Heart' Proves True in Irish-themed Evening
Female performers give a relaxed, charming show, engaging the audience at Royce Hall to sing along.
At first glance, "A Woman's Heart," a program of Irish music at Royce Hall on Thursday, suggested similarities with "Celtic Woman," which was presented at the Greek Theatre a few weeks ago. Both featured female singers performing Irish repertoire. But the comparisons end there.
Where "Celtic Woman" was a slick, neatly wrapped and packaged musical production, "A Woman's Heart," a franchise dating back to a recording released in the '90s, had the laid-back, spontaneous intimacy of an evening with old friends. Each of its four principal performers — singers Mary Black, Maura O'Connell and Cara Dillon, and accordionist Sharon Shannon — brought unique musical characteristics to their individual sets before joining in a hootenanny-like finale.
Newcomer Dillon, opening the evening, sang in a warm, engaging soprano, her dewy youthfulness countered by her attraction to dark- themed songs. A touching reading of "The Emigrants' Farewell" was one, and "There Were Roses" — written and performed with her husband, keyboardist-guitarist Sam Lakeman — was an especially pointed narrative about the Troubles in Northern Ireland.
Shannon's high-spirited instrumental set followed, mixing fast-paced jigs and reels with a few quiet moments and a final tune, "Potholes," driven by an unexpected contemporary rhythmic groove.
The second half of the bill featured veteran singers O'Connell and Black. O'Connell was, as always, buoyant and entertaining, interacting with the audience, tossing in a joke or two between numbers.
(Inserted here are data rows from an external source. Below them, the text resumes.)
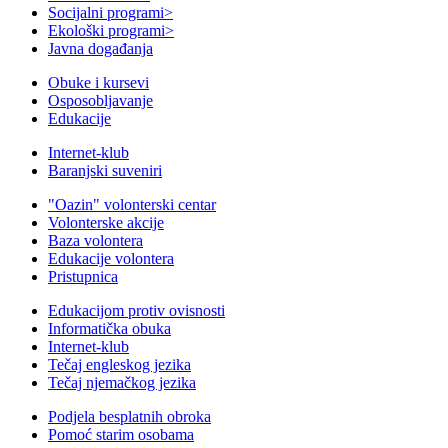
Socijalni programi
>
Ekološki programi
>
Javna događanja
Obuke i kursevi
Osposobljavanje
Edukacije
Internet-klub
Baranjski suveniri
"Oazin" volonterski centar
Volonterske akcije
Baza volontera
Edukacije volontera
Pristupnica
Edukacijom protiv ovisnosti
Informatička obuka
Internet-klub
Tečaj engleskog jezika
Tečaj njemačkog jezika
Podjela besplatnih obroka
Pomoć starim osobama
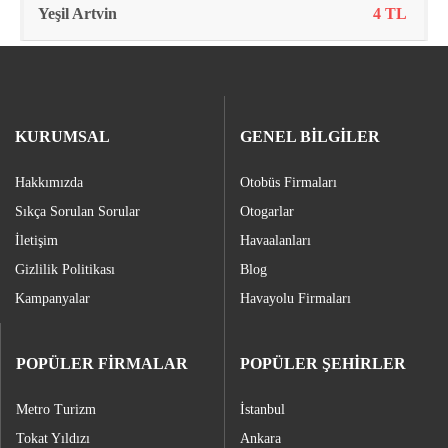
Yeşil Artvin
4 TL
KURUMSAL
GENEL BİLGİLER
Hakkımızda
Otobüs Firmaları
Sıkça Sorulan Sorular
Otogarlar
İletişim
Havaalanları
Gizlilik Politikası
Blog
Kampanyalar
Havayolu Firmaları
POPÜLER FİRMALAR
POPÜLER ŞEHİRLER
Metro Turizm
İstanbul
Tokat Yıldızı
Ankara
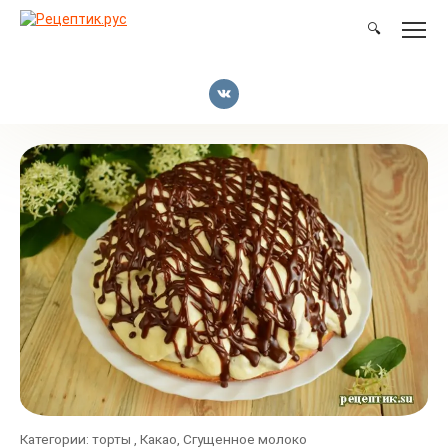
Перейти
к
🔍
контенту
Категории:
торты
,
Какао
,
Сгущенное молоко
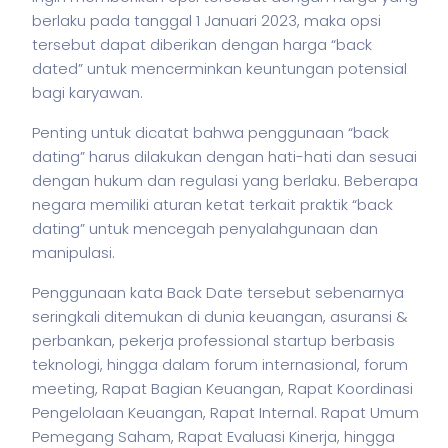
berlaku pada tanggal 1 Januari 2023, maka opsi
tersebut dapat diberikan dengan harga “back
dated” untuk mencerminkan keuntungan potensial
bagi karyawan.
Penting untuk dicatat bahwa penggunaan “back
dating” harus dilakukan dengan hati-hati dan sesuai
dengan hukum dan regulasi yang berlaku. Beberapa
negara memiliki aturan ketat terkait praktik “back
dating” untuk mencegah penyalahgunaan dan
manipulasi.
Penggunaan kata Back Date tersebut sebenarnya
seringkali ditemukan di dunia keuangan, asuransi &
perbankan,
pekerja
professional startup berbasis
teknologi, hingga dalam forum internasional, forum
meeting, Rapat Bagian Keuangan, Rapat Koordinasi
Pengelolaan Keuangan, Rapat Internal. Rapat Umum
Pemegang Saham, Rapat Evaluasi Kinerja, hingga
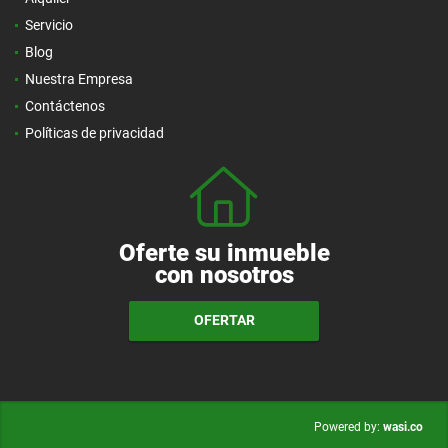
Servicio
Blog
Nuestra Empresa
Contáctenos
Políticas de privacidad
Oferte su inmueble
con nosotros
OFERTAR
wasi.co
Powered by:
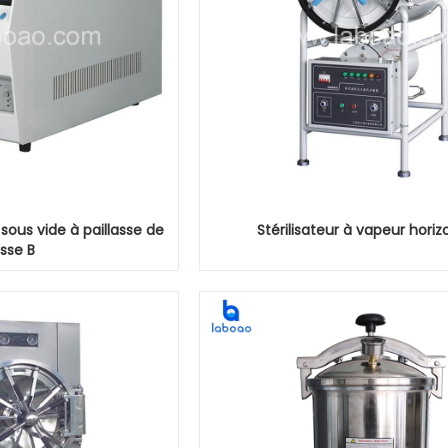
 sous vide à paillasse de
Stérilisateur à vapeur horiz
sse B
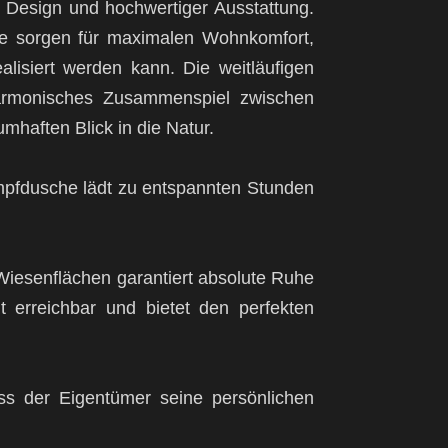
 Design und hochwertiger Ausstattung.
te sorgen für maximalen Wohnkomfort,
lisiert werden kann. Die weitläufigen
harmonisches Zusammenspiel zwischen
mhaften Blick in die Natur.
mpfdusche lädt zu entspannten Stunden
 Wiesenflächen garantiert absolute Ruhe
ut erreichbar und bietet den perfekten
ss der Eigentümer seine persönlichen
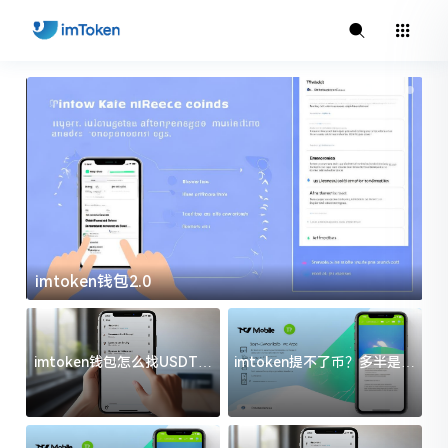
imtoken钱包2.0
i
imtoken钱包怎么找USDT地
imtoken提不了币？多半是这
址？三步搞定不踩坑
几件事没处理好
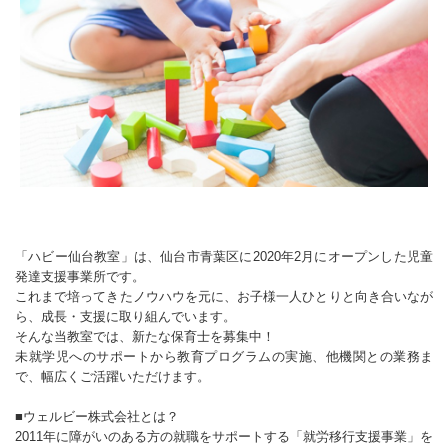
「ハビー仙台教室」は、仙台市青葉区に2020年2月にオープンした児童
発達支援事業所です。
これまで培ってきたノウハウを元に、お子様一人ひとりと向き合いなが
ら、成長・支援に取り組んでいます。
そんな当教室では、新たな保育士を募集中！
未就学児へのサポートから教育プログラムの実施、他機関との業務ま
で、幅広くご活躍いただけます。
■ウェルビー株式会社とは？
2011年に障がいのある方の就職をサポートする「就労移行支援事業」を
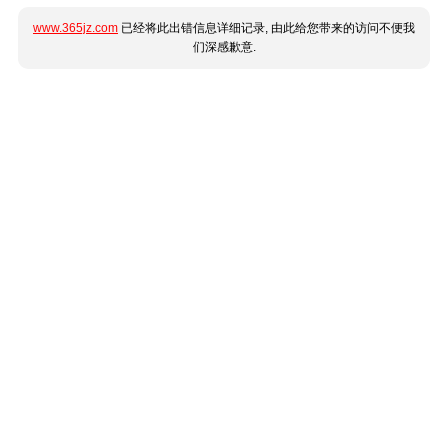
www.365jz.com
已经将此出错信息详细记录, 由此给您带来的访问不便我
们深感歉意.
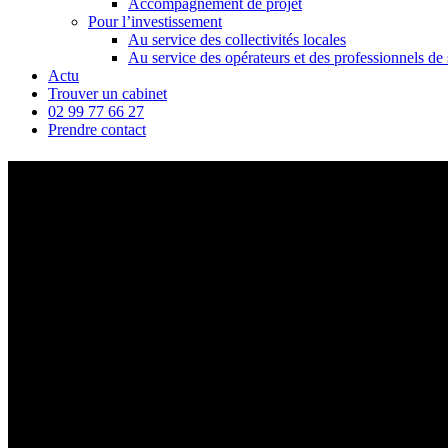
Accompagnement de projet
Pour l’investissement
Au service des collectivités locales
Au service des opérateurs et des professionnels de 
Actu
Trouver un cabinet
02 99 77 66 27
Prendre contact
Parc d’Activité de Santé de Mon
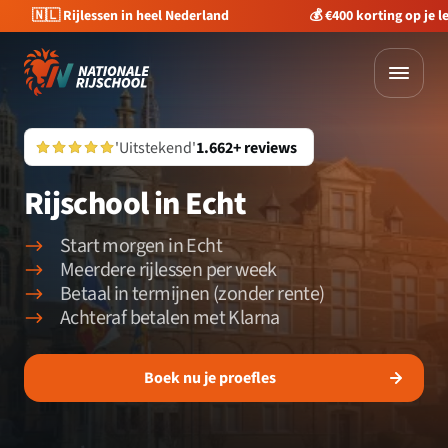
🇳🇱 Rijlessen in heel Nederland
💰 €400 korting op je 
'Uitstekend'
1.662+ reviews
Rijschool in Echt
Start morgen in Echt
Meerdere rijlessen per week
Betaal in termijnen (zonder rente)
Achteraf betalen met Klarna
Boek nu je proefles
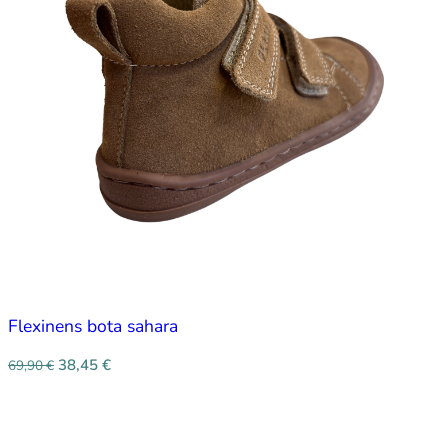
Flexinens bota sahara
38,45
€
69,90
€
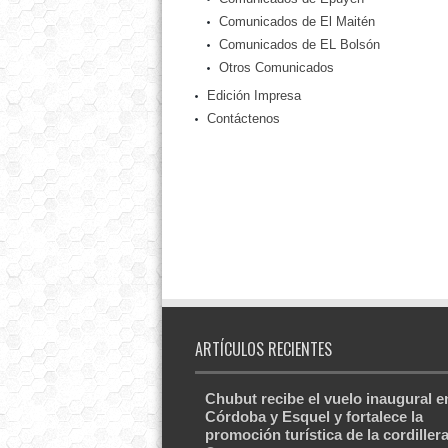
Comunicados de El Maitén
Comunicados de EL Bolsón
Otros Comunicados
Edición Impresa
Contáctenos
ARTÍCULOS RECIENTES
Chubut recibe el vuelo inaugural e
Córdoba y Esquel y fortalece la
promoción turística de la cordiller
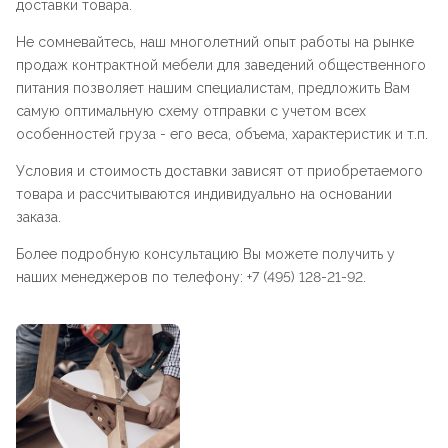
доставки товара.
Не сомневайтесь, наш многолетний опыт работы на рынке
продаж контрактной мебели для заведений общественного
питания позволяет нашим специалистам, предложить Вам
самую оптимальную схему отправки с учетом всех
особенностей груза - его веса, объема, характеристик и т.п.
Условия и стоимость доставки зависят от приобретаемого
товара и рассчитываются индивидуально на основании
заказа.
Более подробную консультацию Вы можете получить у
наших менеджеров по телефону: +7 (495) 128-21-92.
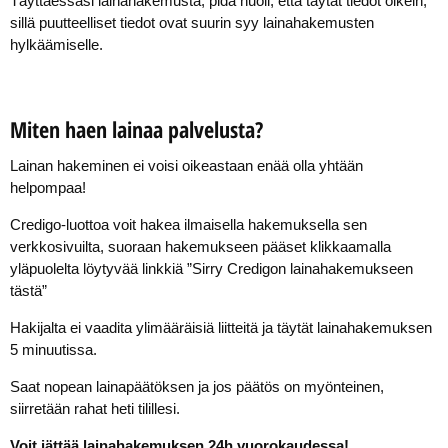
Täyttäessäsi lainahakemusta, pidä huoli, että täytät tiedot oikein,
sillä puutteelliset tiedot ovat suurin syy lainahakemusten
hylkäämiselle.
Miten haen lainaa palvelusta?
Lainan hakeminen ei voisi oikeastaan enää olla yhtään
helpompaa!
Credigo-luottoa voit hakea ilmaisella hakemuksella sen
verkkosivuilta, suoraan hakemukseen pääset klikkaamalla
yläpuolelta löytyvää linkkiä ”Sirry Credigon lainahakemukseen
tästä”
Hakijalta ei vaadita ylimääräisiä liitteitä ja täytät lainahakemuksen
5 minuutissa.
Saat nopean lainapäätöksen ja jos päätös on myönteinen,
siirretään rahat heti tilillesi.
Voit jättää lainahakemuksen 24h vuorokaudessa!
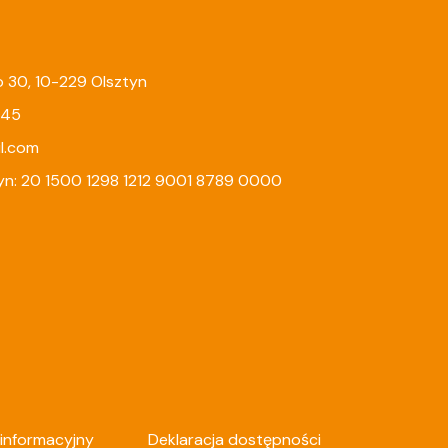
go 30, 10-229 Olsztyn
245
l.com
yn: 20 1500 1298 1212 9001 8789 0000
informacyjny
Deklaracja dostępności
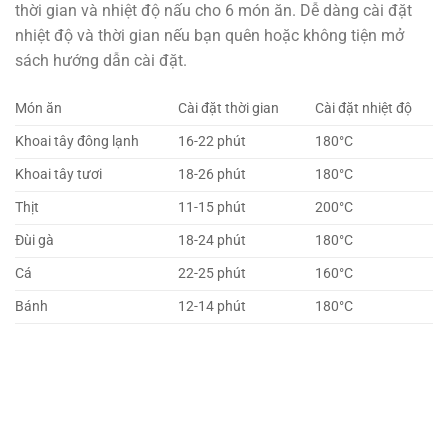
thời gian và nhiệt độ nấu cho 6 món ăn. Dễ dàng cài đặt
nhiệt độ và thời gian nếu bạn quên hoặc không tiện mở
sách hướng dẫn cài đặt.
Món ăn
Cài đặt thời gian
Cài đặt nhiệt độ
Khoai tây đông lạnh
16-22 phút
180°C
Khoai tây tươi
18-26 phút
180°C
Thịt
11-15 phút
200°C
Đùi gà
18-24 phút
180°C
Cá
22-25 phút
160°C
Bánh
12-14 phút
180°C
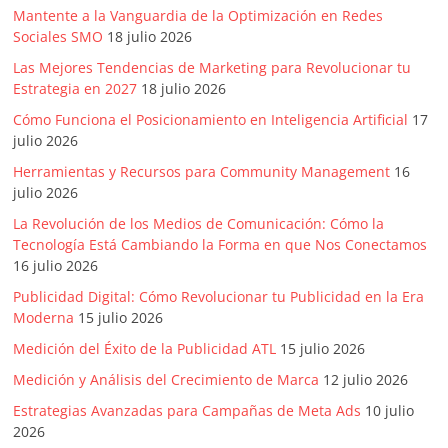
SEM,
Mantente a la Vanguardia de la Optimización en Redes
Free
Sociales SMO
18 julio 2026
Press,
Las Mejores Tendencias de Marketing para Revolucionar tu
RRPP,
Estrategia en 2027
18 julio 2026
Spots,
Comerciales,
Cómo Funciona el Posicionamiento en Inteligencia Artificial
17
julio 2026
Periodismo,
Revistas,
Herramientas y Recursos para Community Management
16
Magazines
julio 2026
,
La Revolución de los Medios de Comunicación: Cómo la
ATL,
Tecnología Está Cambiando la Forma en que Nos Conectamos
BTL,
16 julio 2026
Periódicos
Publicidad Digital: Cómo Revolucionar tu Publicidad en la Era
y
Moderna
15 julio 2026
Producción
Medición del Éxito de la Publicidad ATL
15 julio 2026
Gráfica
Medición y Análisis del Crecimiento de Marca
12 julio 2026
en
Colombia.
Estrategias Avanzadas para Campañas de Meta Ads
10 julio
2026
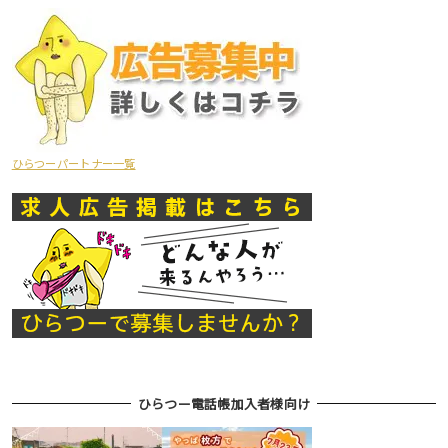
ひらつーパートナー一覧
ひらつー電話帳加入者様向け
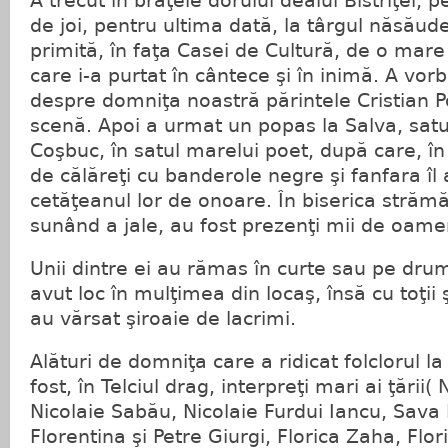
A trecut în braţele dorului dealul Bistriţei, p
de joi, pentru ultima dată, la târgul năsăude
primită, în faţa Casei de Cultură, de o mar
care i-a purtat în cântece şi în inimă. A vor
despre domniţa noastră părintele Cristian 
scenă. Apoi a urmat un popas la Salva, satul
Coşbuc, în satul marelui poet, după care, în 
de călăreţi cu banderole negre şi fanfara îl
cetăţeanul lor de onoare. În biserica străm
sunând a jale, au fost prezenţi mii de oame
Unii dintre ei au rămas în curte sau pe dr
avut loc în mulţimea din locaş, însă cu toţii ş
au vărsat şiroaie de lacrimi.
Alături de domniţa care a ridicat folclorul l
fost, în Telciul drag, interpreţi mari ai ţării
Nicolaie Sabău, Nicolaie Furdui Iancu, Sav
Florentina şi Petre Giurgi, Florica Zaha, Flo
But her cheeky persona drifted into the background when she sang, her intense contralto finding the inner stories in songs such as "Trouble in the Fields."
Black has been visible in this country primarily as a Celtic diva. But her performance revealed what Irish fans have long known — that she is a versatile vocalist who brings energizing qualities of pop and jazz to her foundation in traditional music. Songs such as "Spanish Lady" and "Columbus" were transformed by her gorgeous timbre, and her version of Bob Dylan's "Lay Down Your Weary Tune" enticed the capacity crowd to join in the final choruses.
The entire company wound up this engaging evening with Van Morrison's "Crazy Love" and a final, collective rendering of the production's theme song, "A Woman's Heart."